When Jim does enter his own quarters, Leonard is already in his bed, curled up in the other side of Jim’s bed, his fingers splayed on the surface of Jim’s pillow. His drawers are half opened, clothing peeking out and trailing over the sides. Jim makes his way to the side where he usually sleeps, and is disappointed when the bed does not dip where he sits. Leonard is wrapped around an old shirt of Jim’s, a favoured shirt that he wore constantly at the Academy.   
  
“Bones?” Jim whispers. Leonard is unnaturally still under the covers. Jim moves to touch Leonard’s cheek, but his fingers slip through Leonard like air.   
  
  
  
\-   
  
  
  
Jim watches Leonard sleep. He feels slightly creepy, but there’s nothing he else he can do. He does not think of why Leonard chooses to go to his quarters, and tries not to dwell on how he’s clutching Jim’s shirt with tense fingers.   
  
“Sorry, Bones,” Jim tells Leonard. “I don’t know how to fix this.” He looks at Leonard before slipping through the door. Maybe Engineering would have some answers.   
  
The image of Leonard curled in his bed is strangely comforting.   
  
  
  
\--   
  
  
  
The Enterprise is strangely alive for something made of curved steel.   
  
The shell from the planet glows a deep red in the Engineering. Jim watches as the engines of the Enterprise pulse in response. Scotty is there, as is Chekov, and they are arguing, mathematical theories rapidly tossed between the two of them.  He grips the shell, an anchor, and shouts equations at them until his voice is as hoarse as theirs.  They do not see him, of course, but Jim feels better when they eventually suggest his equations, testing them and correcting them.  They do not work, but Jim is satisfied that they've tried, at the most.   
  
The Enterprise flows in dark red colors, swirls of orange when Scotty speaks. Jim is reminded of the Bible stories of Egypt, and how the river flowed red with blood against the Egyptians. The Enterprise is the Amazon of space, fierce and protective. So why is it that he is here, and unseen, and Bones is alone?   
  
The Enterprise does not answer him, but Jim does not expect her to. He thinks her silence is only fair, since he’s never really told Bones –   
  
  
\---   
  
  
  
Jim eventually realizes there time does not hold him to its rules. He fades in and out, blending into the walls of the Enterprise. He watches as Chapel and M’Benga arrange shifts for Leonard, and admires their loyalty and kindness. Chekov works around the clock in the transporter room, and Jim thinks he feels the Enterprise’s approval at his youthful brilliance.   
  
Jim can only describe the feeling as floating.
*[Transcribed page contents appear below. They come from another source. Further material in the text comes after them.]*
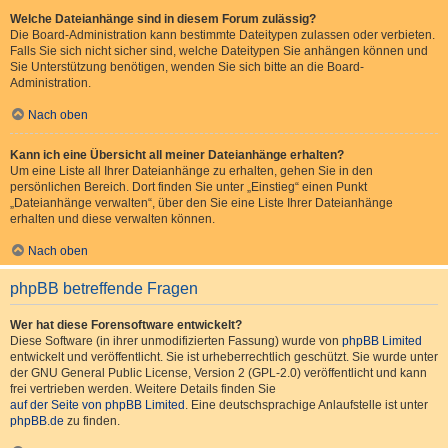
Welche Dateianhänge sind in diesem Forum zulässig?
Die Board-Administration kann bestimmte Dateitypen zulassen oder verbieten.
Falls Sie sich nicht sicher sind, welche Dateitypen Sie anhängen können und
Sie Unterstützung benötigen, wenden Sie sich bitte an die Board-
Administration.
Nach oben
Kann ich eine Übersicht all meiner Dateianhänge erhalten?
Um eine Liste all Ihrer Dateianhänge zu erhalten, gehen Sie in den
persönlichen Bereich. Dort finden Sie unter „Einstieg“ einen Punkt
„Dateianhänge verwalten“, über den Sie eine Liste Ihrer Dateianhänge
erhalten und diese verwalten können.
Nach oben
phpBB betreffende Fragen
Wer hat diese Forensoftware entwickelt?
Diese Software (in ihrer unmodifizierten Fassung) wurde von
phpBB Limited
entwickelt und veröffentlicht. Sie ist urheberrechtlich geschützt. Sie wurde unter
der GNU General Public License, Version 2 (GPL-2.0) veröffentlicht und kann
frei vertrieben werden. Weitere Details finden Sie
auf der Seite von phpBB Limited
. Eine deutschsprachige Anlaufstelle ist unter
phpBB.de
zu finden.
He does not weigh anything, does not take up space, and more troublingly, does not exist, but somehow this thought is comforting to him. The weight of his crew’s lives is no longer in his hands, and for a moment, he is glad, relieved. He can breathe easier, and the thought flashes across his mind, lightening quick, about how easy this was, pleasant and quiet, just him and the Enterprise existing together, and he could do this, live like this.   
  
He banishes the thought from his mind just as quickly, when he reappears next to Leonard, who is in his office in Sickbay. He is just sitting there without a sound, patient PADDS spread across his desk, some in mid-notation. Jim can tell Leonard is trying to put on a semblance of normalcy, but his eyes red, and his fingers tremble.   
  
This is the instance in which Jim longs to go home.   
  
  
  
\----  
  
  
  
Jim will never tell anyone, but when he sits on the outer hull of the Enterprise, with the stars flashing by him and actually in reach, he feels utterly incomplete. He has the universe in his grasp, the absolute breathtaking beauty of the darkness highlighted by the tails of passing comets near his fingertips, and all he can see is Bones’ face lighting up, even though he hates space.   
  
He smoothes his hands over the curved surface of the Enterprise, and tries not to think of the curve of Bones’ neck.   
  
  
  
\----   
  
  
  
  
Bones goes missing. Jim hasn’t seen him at all, and since he doesn’t need doors or lifts, he just thinks his location. Bones is staring out the observation deck, and concern creeps up the back of Jim’s neck. Bones hates this area, with space so blatantly exposed. Leonard is pressed against the glass, his back to Jim. On the floor next to him is a small, black box and a little stained napkin. Jim goes cold when he recognizes it.   
  
They were grown men, broken and put together incorrectly from their circumstances, each with more baggage than they could ever imagine. But for all of that, Jim can’t think of a time where there hasn’t been understanding and respect, and even a form of love between the two of them.   
  
It was not a whim. It will never be a whim.   
  
They had gone for lunch together, sometime back in the Academy. This was not out of the ordinary. They had ordered beers. They had some weird vegan lunch that Bones secretly despised, but Jim knew he picked because Jim was allergic to everything. Bones had looked at him with such an unabashed expression, relaxed, a slight smile curling around the corners of his mouth from across the table, goading him over their food, and Jim realizes that he’s fallen, and fallen hard.   
  
He never says anything though, because a week later, Jocelyn ruins it for him.   
  
It’s so quiet Jim thinks he imagines it, but then the stuttered choke occurs again, and Leonard sags against the glass. “I never told you, Jim.” There’s another hitch in his voice. “I’m so sorry. I can’t. Not by myself.”   
  
The defeat is so final.  Leonard slumps down heavily onto the ground, box cradled in between his hands. Jim knows what crying looks like from behind. The pain in his chest intensifies until he feels like vomiting.   
  
He never told him either.   
  
He closes his eyes, thinks of Bones, oh _Bones,_ grieving and alone. Thinks of Joanna, who has Bones’ smile and scrunched expressions, thinks of how he has a matching ring for himself, hidden in Bones’ room, of all things. Thinks of Bones on that day, that he’s the one, he’s never had to look because he’s been there all along –   
  
“Bones,” he breathes. When he opens his eyes, the transporter room comes into view.   
  
  


**Author's Note:**

> Temporary character "death" but really, nobody dies. They just misplace Jim for a while. Themes borrowed heavily from TOS' The Mark of Gideon. Also found on lj [here](http://f-vikus.livejournal.com/10775.html).


End file.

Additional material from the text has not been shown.